Und dann gibt es noch so einen bösen Spruch über Radtouristen: „Die sind wie Geier!“ So beschreiben Einheimische die Mentalität vieler Radler, billig einzukaufen und sich möglichst selbst zu versorgen. Das macht uns nachdenklich, da auch wir meist selbst kochen. Aber einen Einwand haben wir: „Unterwegs haben wir oft Probleme einen Laden zu finden – und wenn, dann gibt es nur altbackenes Brot und abgepacktes Industriefood. Was wir vermissen, ist frisches Obst und Gemüse und irgendetwas, das zumindest in die Richtung Vollkorn geht … Haferflocken sind in der Regel der kleinste gemeinsame Nenner, aber selbst die gibt es nicht überall. Dafür ist allerdings der Kaffee meist sehr gut und es gibt nachmittags auch immer diese weltbekannte überzuckerte und coffeinhaltige Limonade, so dass wir bis zum nächsten Übernachtungsplatz durchhalten …“

„Das hat was“, gibt Vladan zu. „Die regionale Versorgung mit den Produkten, die ihr vermisst, läuft oft über Märkte und den eigenen Hausgarten.“ Es ist auch immer wieder Thema, wie das Angebot für Durchreisende, wie ihr es seid, verbessert werden könnte. Wenn (Rad)Touristen ganz bewusst lokale Produkte kaufen und sich Zeit nehmen, die lokale Gastronomie zu entdecken, können diese Angebote sich auch entwickeln. Es ist ein Geben und Nehmen – die Infrastruktur muss von beiden Seiten her unterstützt werden: Ein Angebot wird nur dann aufgebaut, wenn auch Nachfrage besteht.“

Gruppenbild – etwas unscharf, aber naja …

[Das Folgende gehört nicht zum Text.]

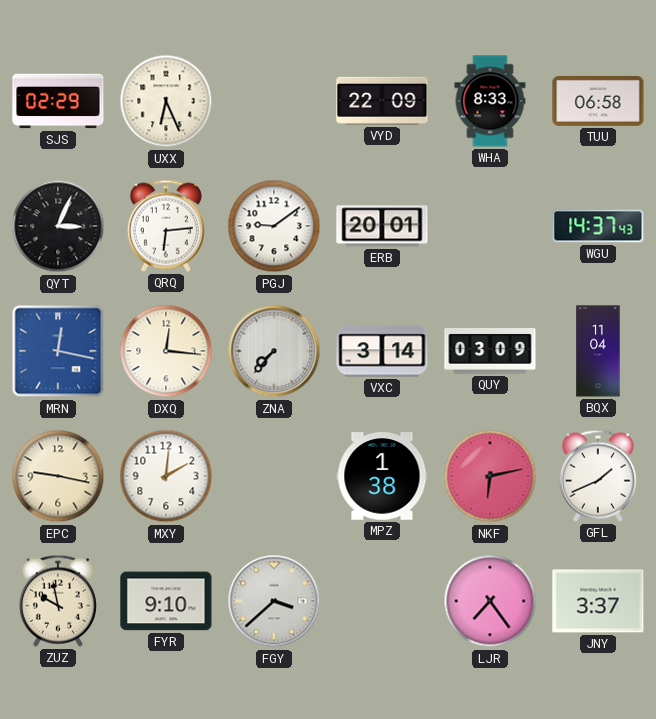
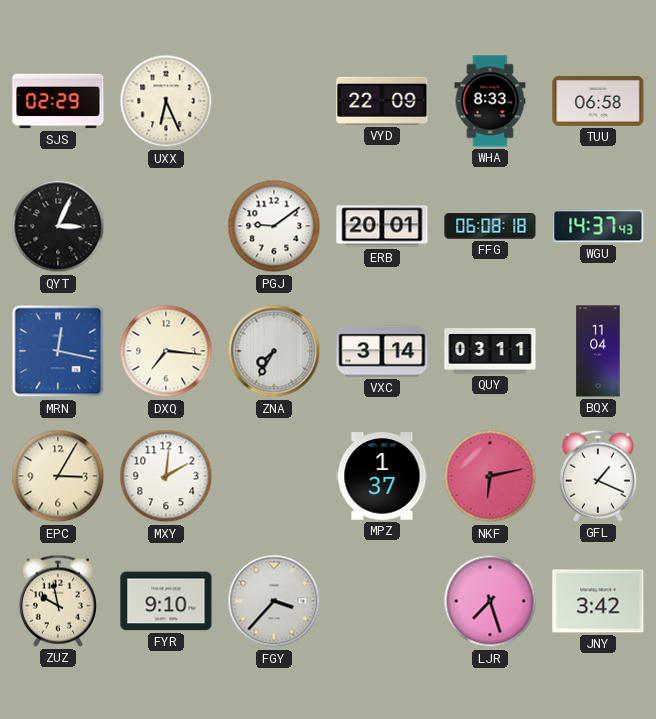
QRQ: 6:14 -> none
FFG: none -> 06:08
DXQ: 12:16 -> 7:16
ZNA: 7:37 -> 7:35
QUY: 03:09 -> 03:11
EPC: 9:17 -> 3:05
MPZ: 1:38 -> 1:37
GFL: 1:41 -> 1:19
FGY: 3:38 -> 3:37
LJR: 7:24 -> 7:27
JNY: 3:37 -> 3:42
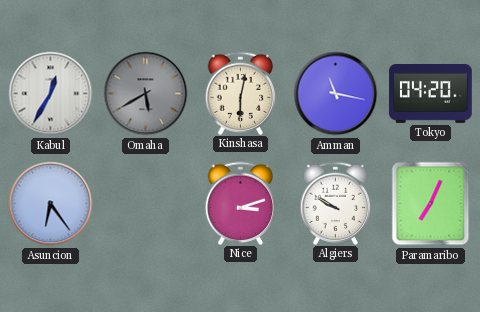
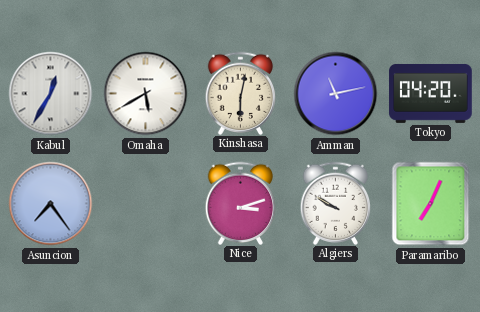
Omaha dial: grey -> white
Amman: 11:17 -> 11:13
Asuncion: 6:24 -> 7:24
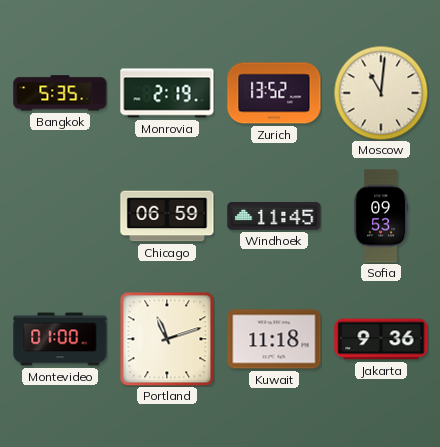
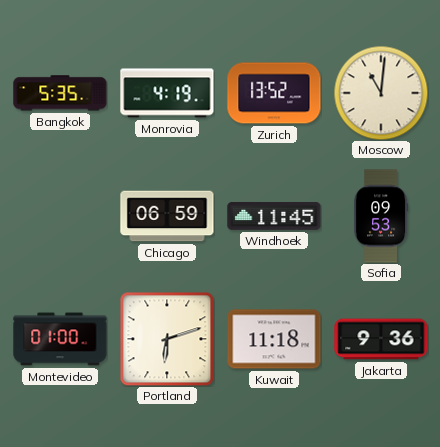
Monrovia: 2:19 -> 4:19
Portland: 11:12 -> 6:12
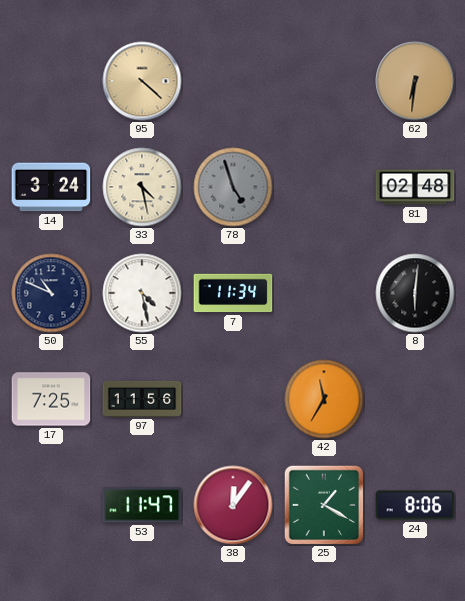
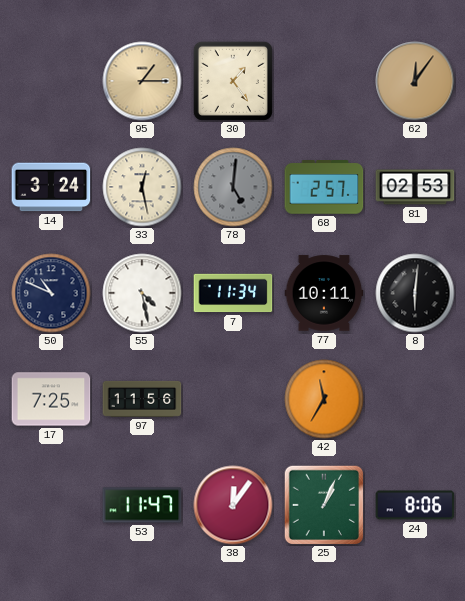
95: 4:22 -> 1:15
30: none -> 1:24
62: 6:31 -> 12:06
33: 4:28 -> 12:28
78: 4:57 -> 5:01
68: none -> 2:57
81: 02:48 -> 02:53
77: none -> 10:11
25: 1:20 -> 1:04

Dann spricht er ein generelles Problem an, dass wir auch von unserer Projektarbeit in Bosnien nur zu gut kennen: „Die ehemals sozialistischen Länder kranken auch heute noch daran, dass Eigeninitiative und bürgerliches Engagement oft nur „mit angezogener Handbremse“ stattfinden. Jede*r vergewissert sich zuerst, dass alles möglichst perfekt durchgeplant und von oben abgesegnet ist. So funktioniert Projektarbeit aber nicht. Wenn wir quasi bei Null anfangen, müssen wir Dinge ausprobieren und aus Fehlern lernen. Es bringt auch nichts, Pläne, die anderswo funktionieren, 1:1 auf unsere Situation zu übertragen. Leider ist die Autoritätshörigkeit immer noch stark ausgeprägt, aber ich sehe mich nicht als „Big Boss“, sondern als Motivator und Koordinator von Graswurzelarbeit vor Ort. Ich denke, dass wir nur so wirkliche Nachhaltigkeit erzielen und Projekte lokal dauerhaft verankern können.“

Das klingt sehr schön, aber funktioniert das auch? Ich erinnere mich daran, dass in den Anfangszeiten unserer Projekte in Bosnien Geld von schwarzen Löchern geschluckt wurde, dass Dinge, die wir mühsam aufgebaut hatten (wie z.B. ein Spielplatz) buchstäblich über Nacht verschwanden. „Wir kontrollieren!“ Vladan lächelt. „Wir sind viel unterwegs und kontrollieren vor Ort die Einhaltung aller Standards. Und wenn das nicht funktioniert gibt es Feedback statt immer noch mehr Geld.“ Zu schwarzen Löchern, in denen Geld verschwindet, sagt er nichts. Aber wir werden uns zwei Tage später auf einer serbischen Landstraße wieder begegnen – da ist er auf einer dieser Kontrollfahrten.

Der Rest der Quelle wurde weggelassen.